The use of the terms "comprising," "having," or "containing," including grammatical equivalents thereof, should generally be construed as open-ended and non-limiting, e.g., not to exclude other unrecited elements or steps, unless specifically stated otherwise or otherwise understood from the context.
It should be understood that the order of steps or order of performing certain actions is not important so long as the application remains operable. Furthermore, two or more steps or actions may be performed simultaneously.
The use of any and all examples, or exemplary language such as "e.g." comprising "or" including "in this document is intended merely to better illuminate the application and does not pose a limitation on the scope of the application. No language in the specification should be construed as indicating any non-claimed element as essential to the practice of the application.
Furthermore, the numerical ranges and parameters setting forth the present application are approximations that may vary as precisely as possible in the exemplary embodiments. However, any numerical value inherently contains certain standard deviations found in their respective testing measurements. Accordingly, unless explicitly stated otherwise, it is to be understood that all ranges, amounts, values and percentages used in this disclosure are modified by "about". As used herein, "about" generally means that the actual value is within plus or minus 10%, 5%, 1% or 0.5% of a particular value or range.
The application provides a bone filling support material composition for osteomyelitis, which comprises a first component and a second component, wherein the first component comprises 1 to 5 parts of cyclic monomers and 0.1 to 10 parts of double bond-containing monomers in parts by mass, and the second component comprises 0.0011 to 12 parts of metal ion compounds in parts by mass.
The effective schematic diagram of the bone filling stent material composition for osteomyelitis is shown in figure 1, and in the high ROS environment of excessive inflammation, metal ions can react with H 2O2 to generate hydroxyl free radicals with higher oxidation potential energy, and due to the energy generated by Fenton reaction and the action of the free radicals, polymer chains are crosslinked and entangled, so that the mechanical property of the material is improved, self-reinforcement is realized, the monomer residual quantity in the bone filling stent material composition for osteomyelitis is effectively reduced, and the biocompatibility of the material is improved.

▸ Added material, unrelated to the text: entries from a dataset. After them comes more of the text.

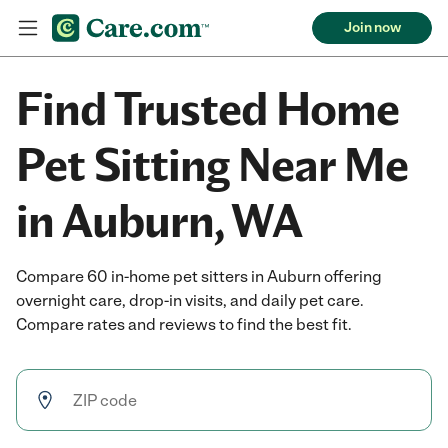
Join now
Find Trusted Home
Pet Sitting Near Me
in Auburn, WA
Compare 60 in-home pet sitters in Auburn offering
overnight care, drop-in visits, and daily pet care.
Compare rates and reviews to find the best fit.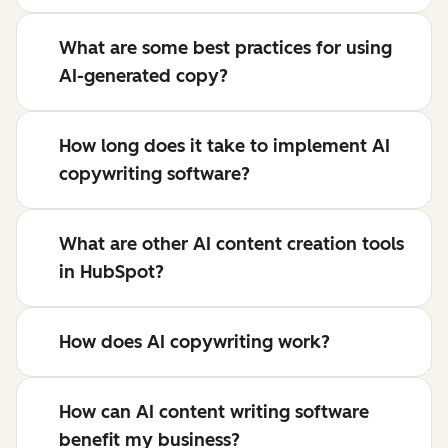
What are some best practices for using
AI-generated copy?
How long does it take to implement AI
copywriting software?
What are other AI content creation tools
in HubSpot?
How does AI copywriting work?
How can AI content writing software
benefit my business?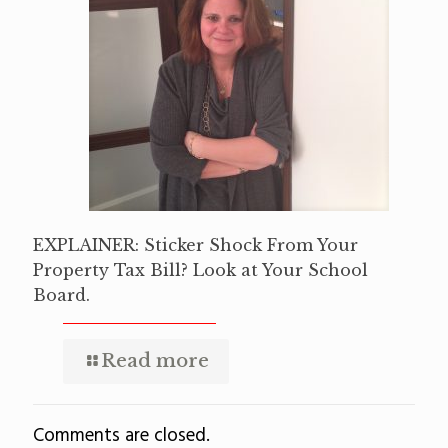
EXPLAINER: Sticker Shock From Your
Property Tax Bill? Look at Your School
Board.
Read more
Comments are closed.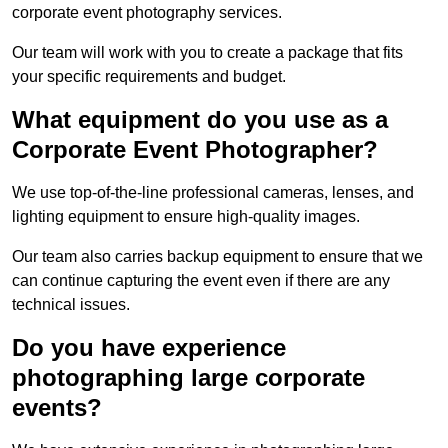
corporate event photography services.
Our team will work with you to create a package that fits
your specific requirements and budget.
What equipment do you use as a
Corporate Event Photographer?
We use top-of-the-line professional cameras, lenses, and
lighting equipment to ensure high-quality images.
Our team also carries backup equipment to ensure that we
can continue capturing the event even if there are any
technical issues.
Do you have experience
photographing large corporate
events?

The application is further illustrated by the following examples. The scope of the application is not limited by the following examples.
Example 1
This example provides a bone filler scaffold material composition for osteomyelitis, comprising a first component comprising 1 part cyclic ketoacetal monomer (2-methylene-1, 3-dioxepane, MDO), 1 part double bond-containing monomer (hydroxyethyl methacrylate HEMA), 0.02 part initiator (0.01 part dibenzoyl peroxide and 0.01 part N, N-dimethyl-p-toluidine) and 0.02 part cross-linker (ethylene glycol dimethacrylate), and a second component comprising 0.2 part metal ion compound (cobalt acetylacetonate).
The preparation method of the bone filling stent material composition for osteomyelitis comprises the following steps:
Mixing a cyclic monomer, a monomer containing double bonds, a cross-linking agent and an initiator to obtain a first component;
Cobalt acetylacetonate is added into the first component, and is blown or mixed evenly by ultrasound, so as to prepare the bone filling bracket material composition containing metal ions, wherein the volume fraction of the bone filling bracket material composition is 5 percent.
Example 2
The present example provides a bone filler scaffold material composition for osteomyelitis, comprising a first component comprising 1 part cyclic ketoacetal Monomer (MDO), 1 part double bond containing monomer (HEMA), 0.02 part initiator (0.01 part dibenzoyl peroxide and 0.01 part N, N-dimethyl-p-toluidine) and 0.02 part cross-linker (ethylene glycol dimethacrylate), and a second component comprising 0.2 part metal ion compound (CoCl 2).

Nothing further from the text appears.